**EXERCISE DESCRIPTION:**
For the material below, reproduce exactly each line from the one that has "Segment this phone" through the one that has "Localize all elements.", and no others; pictures stay out.

**DATA:**
☆ ☆ ☆ ☆
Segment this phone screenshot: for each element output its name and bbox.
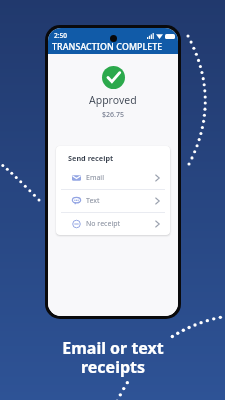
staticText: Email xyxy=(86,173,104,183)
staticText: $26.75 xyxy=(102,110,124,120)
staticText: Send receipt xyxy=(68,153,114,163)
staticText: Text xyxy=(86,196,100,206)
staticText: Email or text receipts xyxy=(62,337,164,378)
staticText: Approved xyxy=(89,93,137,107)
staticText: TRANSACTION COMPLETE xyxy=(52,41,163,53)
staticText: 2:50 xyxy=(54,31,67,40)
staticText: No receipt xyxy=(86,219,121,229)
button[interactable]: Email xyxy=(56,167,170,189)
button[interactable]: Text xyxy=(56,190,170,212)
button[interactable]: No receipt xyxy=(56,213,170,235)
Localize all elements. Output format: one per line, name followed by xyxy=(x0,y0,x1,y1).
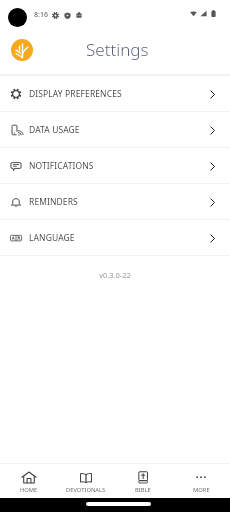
☆ ☆ ☆ ☆
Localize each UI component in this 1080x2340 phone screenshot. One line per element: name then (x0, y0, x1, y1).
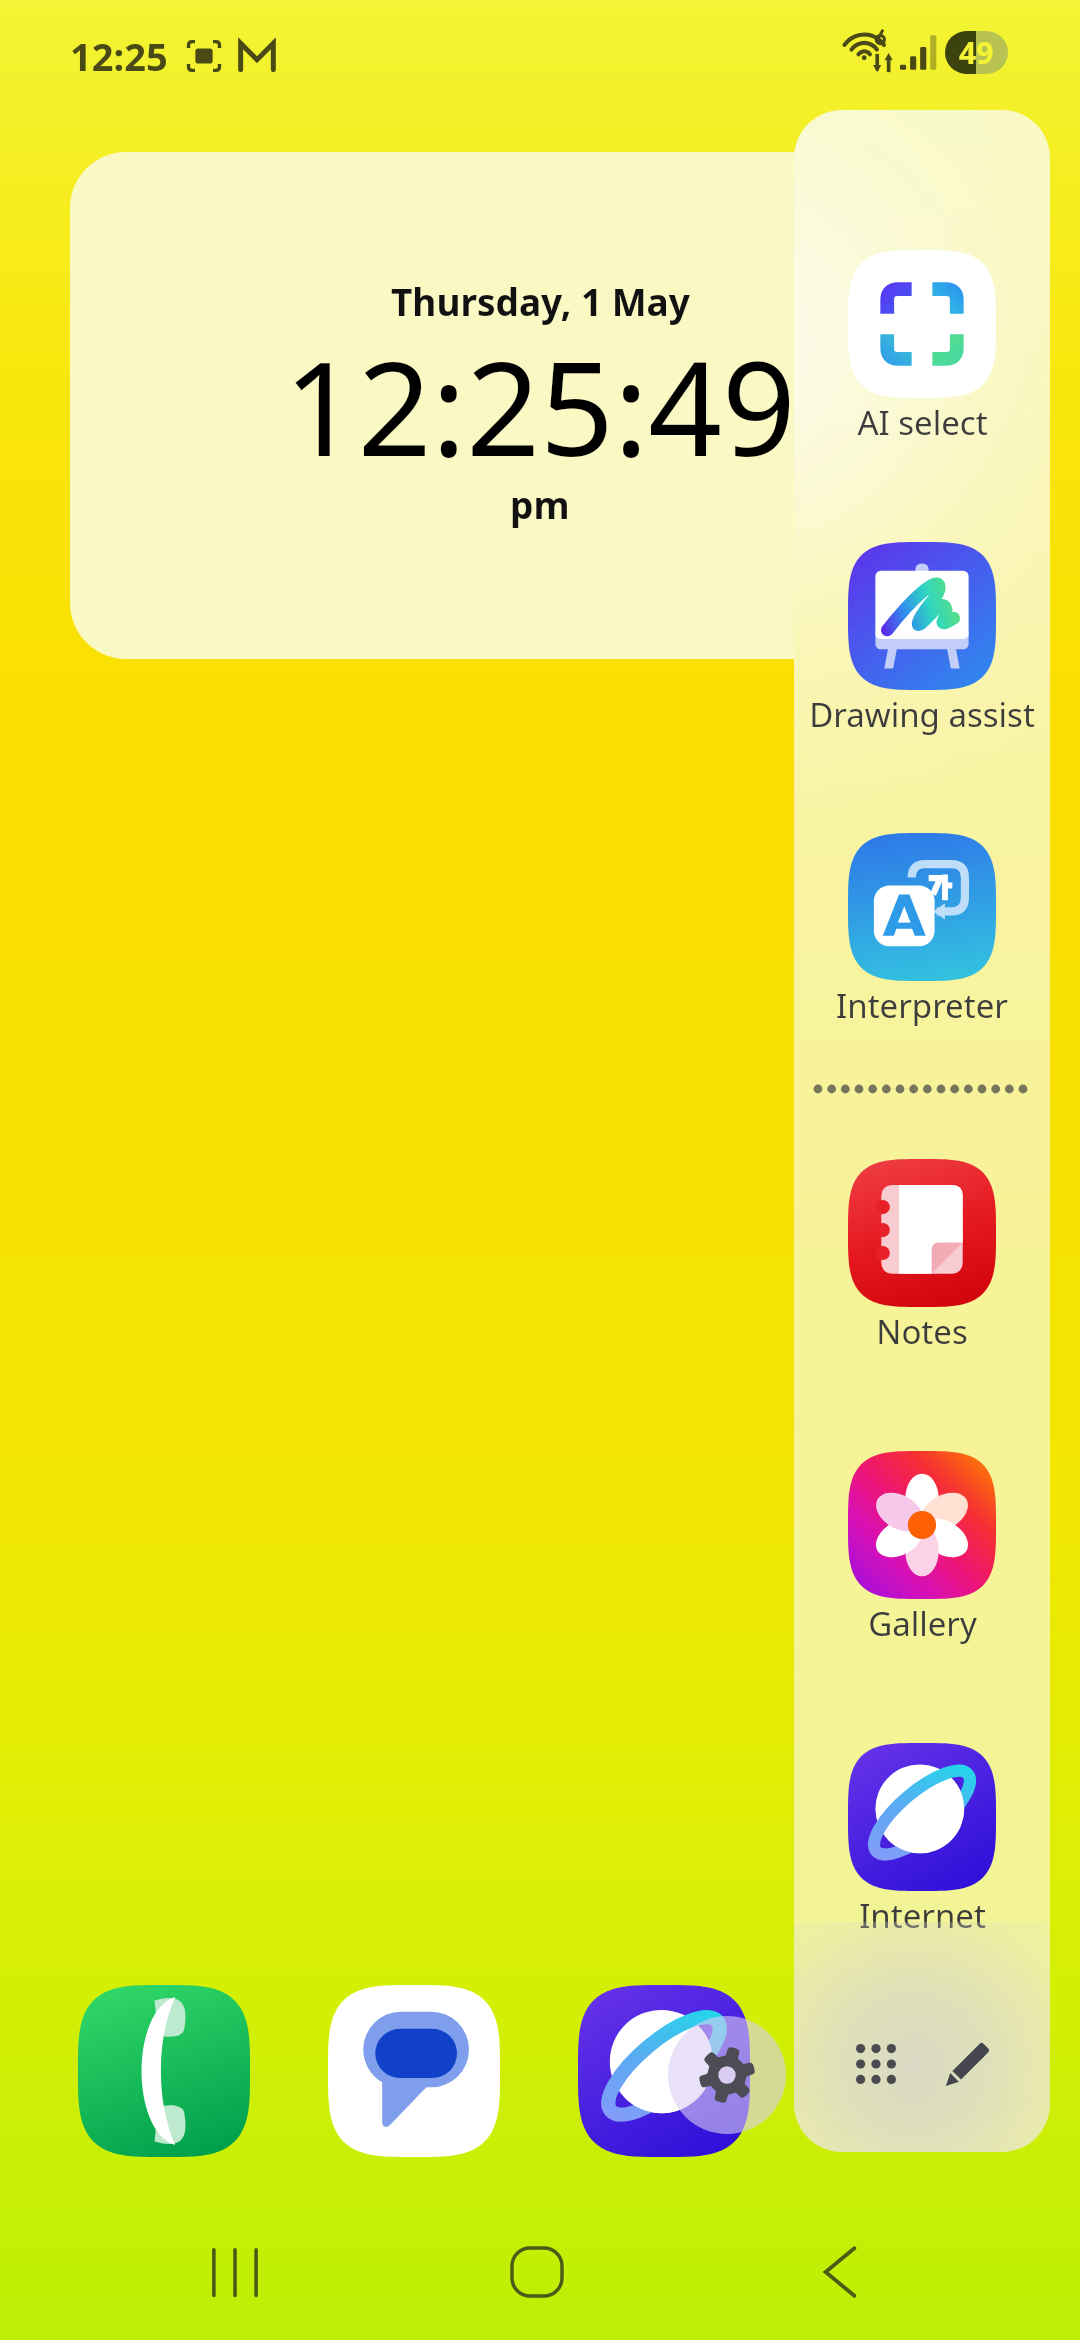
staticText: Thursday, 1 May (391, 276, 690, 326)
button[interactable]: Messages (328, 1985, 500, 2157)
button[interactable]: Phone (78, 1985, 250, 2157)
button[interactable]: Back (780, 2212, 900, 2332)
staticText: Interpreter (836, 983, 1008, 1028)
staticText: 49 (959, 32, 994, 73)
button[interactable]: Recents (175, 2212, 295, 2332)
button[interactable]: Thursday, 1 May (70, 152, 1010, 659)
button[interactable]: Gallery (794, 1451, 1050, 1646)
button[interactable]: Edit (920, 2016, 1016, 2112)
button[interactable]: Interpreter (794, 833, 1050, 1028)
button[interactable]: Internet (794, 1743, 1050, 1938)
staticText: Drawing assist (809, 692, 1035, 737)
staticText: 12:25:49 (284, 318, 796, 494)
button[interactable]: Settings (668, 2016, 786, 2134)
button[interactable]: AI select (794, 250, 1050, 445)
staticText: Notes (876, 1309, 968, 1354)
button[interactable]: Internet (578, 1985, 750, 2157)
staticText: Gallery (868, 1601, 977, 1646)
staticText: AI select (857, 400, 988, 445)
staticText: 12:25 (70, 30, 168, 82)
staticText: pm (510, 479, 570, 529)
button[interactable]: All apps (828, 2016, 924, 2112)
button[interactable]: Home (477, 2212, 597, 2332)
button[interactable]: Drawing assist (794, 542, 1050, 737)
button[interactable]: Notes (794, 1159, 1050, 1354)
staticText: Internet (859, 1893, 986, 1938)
☆ ☆ ☆ ☆
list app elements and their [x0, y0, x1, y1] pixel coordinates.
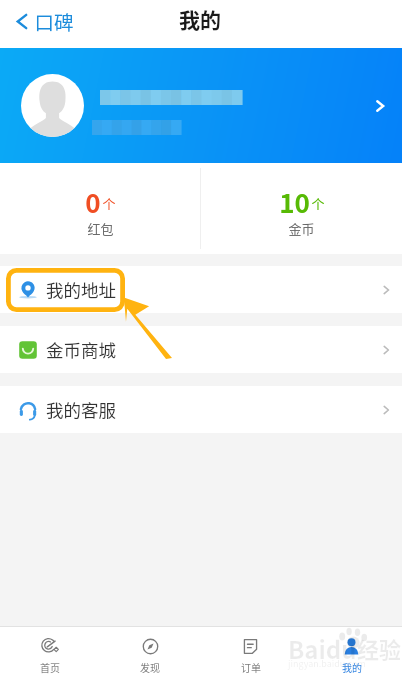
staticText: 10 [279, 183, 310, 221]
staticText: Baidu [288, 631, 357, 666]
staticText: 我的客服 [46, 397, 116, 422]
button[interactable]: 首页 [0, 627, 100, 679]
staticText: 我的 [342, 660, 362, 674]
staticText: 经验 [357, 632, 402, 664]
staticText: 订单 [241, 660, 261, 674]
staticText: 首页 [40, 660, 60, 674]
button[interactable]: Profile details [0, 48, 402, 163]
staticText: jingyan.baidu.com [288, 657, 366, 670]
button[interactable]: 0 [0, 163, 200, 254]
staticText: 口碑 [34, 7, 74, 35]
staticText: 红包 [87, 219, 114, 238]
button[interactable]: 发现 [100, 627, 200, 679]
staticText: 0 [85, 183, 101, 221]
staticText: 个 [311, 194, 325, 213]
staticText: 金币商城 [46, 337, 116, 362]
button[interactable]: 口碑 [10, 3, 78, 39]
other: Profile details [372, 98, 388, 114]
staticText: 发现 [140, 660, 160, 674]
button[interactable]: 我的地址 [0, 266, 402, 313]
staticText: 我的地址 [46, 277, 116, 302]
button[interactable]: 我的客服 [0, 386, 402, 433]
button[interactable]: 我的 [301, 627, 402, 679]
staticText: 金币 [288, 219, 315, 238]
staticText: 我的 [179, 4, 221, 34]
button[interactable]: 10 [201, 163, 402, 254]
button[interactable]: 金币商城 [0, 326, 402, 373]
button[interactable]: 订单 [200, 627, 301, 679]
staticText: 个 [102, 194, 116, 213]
☆ ☆ ☆ ☆
**TASK OUTPUT:**
Segment this phone screenshot: for each element output its name and bbox.
staticText: Email xyxy=(86,173,104,183)
staticText: $26.75 xyxy=(102,110,124,120)
staticText: Send receipt xyxy=(68,153,114,163)
staticText: Text xyxy=(86,196,100,206)
staticText: Email or text receipts xyxy=(62,337,164,378)
staticText: Approved xyxy=(89,93,137,107)
staticText: TRANSACTION COMPLETE xyxy=(52,41,163,53)
staticText: 2:50 xyxy=(54,31,67,40)
staticText: No receipt xyxy=(86,219,121,229)
button[interactable]: Email xyxy=(56,167,170,189)
button[interactable]: Text xyxy=(56,190,170,212)
button[interactable]: No receipt xyxy=(56,213,170,235)
Localize all elements. Output format: one per line, name followed by xyxy=(x0,y0,x1,y1).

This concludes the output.